Vijf katalysators voor hogere goudprijzen in 2014
27 december 2013
Goudprijzen zijn inmiddels neergedaald tot een niveau van begin 2010. Na een correctie van ongeveer twee jaar tijd — goud stevent af op haar eerste jaarlijkse verlies sinds 2004 (in euro’s tenminste) — blikken we vandaag vooruit op 2014. Wat zijn mogelijke katalysators voor een hogere goudprijs in het nieuwe jaar?
Vijf katalysators voor hogere goudprijzen in 2014
Goudprijzen zijn inmiddels neergedaald tot een niveau van begin 2010. Na een correctie van ongeveer twee jaar tijd — goud stevent af op haar eerste jaarlijkse verlies sinds 2004 (in euro’s tenminste) — blikken we vandaag vooruit op 2014. Wat zijn mogelijke katalysators voor een hogere goudprijs in het nieuwe jaar?

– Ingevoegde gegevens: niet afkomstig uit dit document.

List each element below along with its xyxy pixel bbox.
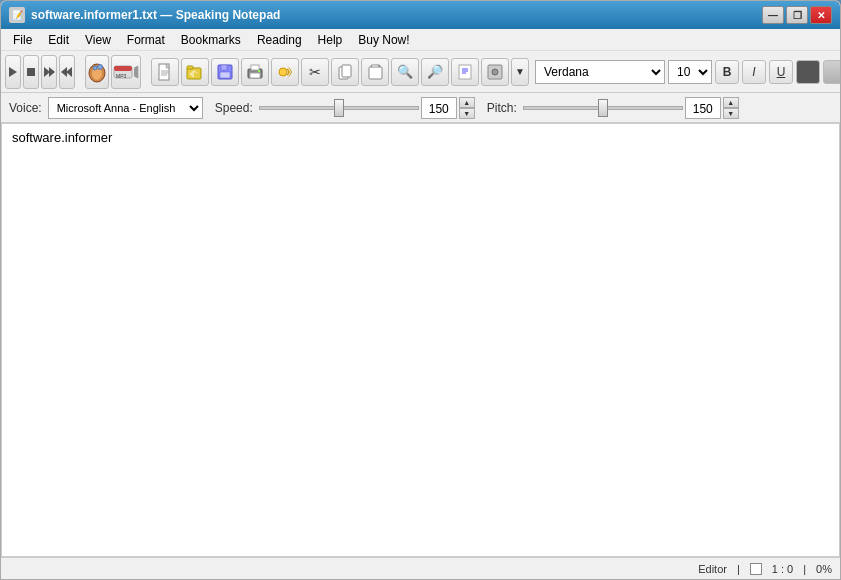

Katalysator één: een correctie in aandelenprijzen
Het Q-ratio — de prijs die op de aandelenmarkt voor een euro aan eigen vermogen wordt betaald — is misschien wel dé indicator van overwaardering op de aandelenmarkt. Momenteel belooft deze indicator weinig goeds voor aandelenprijzen. Sterker nog, historisch gezien liggen aandelenprijzen te hoog en is een flinke correctie in aandelenprijzen een kwestie van tijd.
Daarbij kent het verminderen van het QE-programma een precedent in Japan. Twee weken na het Japanse ‘taperen’ begon — belangrijk — een flinke correctie in aandelenprijzen. Japanse aandelen verloren meer dan een kwart van hun waarde. De yen daalde toen echter eveneens (ondanks dat het daarvoor, direct na de mededeling van de Bank van Japan, steeg). Dit duidt erop dat geld niet van aandelen naar cash ging, maar naar andere beleggingen vloeide.
Het geld dat bij een correctie uit aandelenprijzen vloeit, vloeit naar andere beleggingsklasses, andere landen, of andere valuta. Het is echter geen brug te ver om ons voor te stellen dat de edelmetalen zouden profiteren van een dergelijke correctie in (Amerikaanse) aandelenprijzen.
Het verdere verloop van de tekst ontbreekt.